Joseph Peabody (December 9, 1757 – January 5, 1844) was a merchant and shipowner who dominated trade between Massachusetts and the East Asia for a number of years.

==Family and career==
He was descended from Francis Peabody of St. Albans, England, in 1635. He was one of the first settlers of Topsfield, Massachusetts. During the American Revolutionary War he was an officer on privateers, and acted with credit as second officer of the letter of marque Ranger. He was captain of several merchant vessels, and his company built 83 ships. He became extremely wealthy and used that wealth for philanthropy.

Peabody was the wealthiest merchant-shipowner of Salem, Massachusetts between the embargo of 1807 and 1845.

==Brig Leander==
His brig Leander 223 ST tons, built at Salem in 1821, made twenty-six voyages to Europe, Asia Minor, Africa, East Asia and south-east Asia in the twenty-three years of her life.

==Ship George==
The ship George was 110 ft 10 in by 27 ft 10 in by 13 ft 6 in, displaced 328 ST, and was designed somewhat like a Baltimore clipper. Built at Salem for a privateer in 1814, she was purchased by Mr. Peabody for US$5,250. It is said that she made Salem in forty-one days from the Cape of Good Hope in 1831. George made twenty-one round voyages from Salem to Calcutta between 1815 and 1837, with such regularity that she was called the "Salem Frigate." Salem vessels were always manned in part by local boys. Twenty-six of George's went on to become mates and forty-five captains.

==Pepper trade and China trade==
For several years Joseph Peabody competed in the China trade, and continued the famous pepper trade between Salem, Massachusetts and Sumatra.

==Capture of the Friendship by pirates==
In 1831 the ship Friendship was attacked and captured off the village of Quallah-Battoo (Kuala Batee, South West Aceh, Aceh, Indonesia) by Malay pirates while loading pepper. The vessel was not owned by Peabody but by the Salem firm of Silsbee, Pickman, and Stone. The ship James Monroe of New York set out to recover the Friendship, with the help of crew from Governor Endicott of New York and brig Palmer. The pirates initially refused to surrender, but jumped overboard and fled after the three ships opened fire on the village. The following morning, four Friendship survivors in poor condition showed up in a small boat, having swum two miles down the coast and hidden in the jungle in order to escape the pirates.

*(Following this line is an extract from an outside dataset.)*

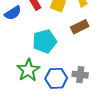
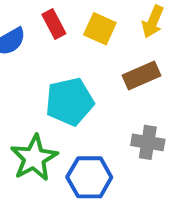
gray cross: (80, 75) -> (148, 142), moved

In reprisal for the massacre of the crew of the Friendship, a punitive expedition was launched in 1832, now known as the First Sumatran Expedition.

==Family==
In 1791, Peabody married his first wife, Catherine, who was the daughter of a minister friend. She died within a couple of years. In 1795, he married Catherine's sister, Elizabeth. They had four children. His first son, Joseph Augustus (1796–1828), graduated from Harvard in 1816. Another son, George, was father-in-law of William Crowninshield Endicott.

One of Peabody's descendants was Augustus Peabody Gardner.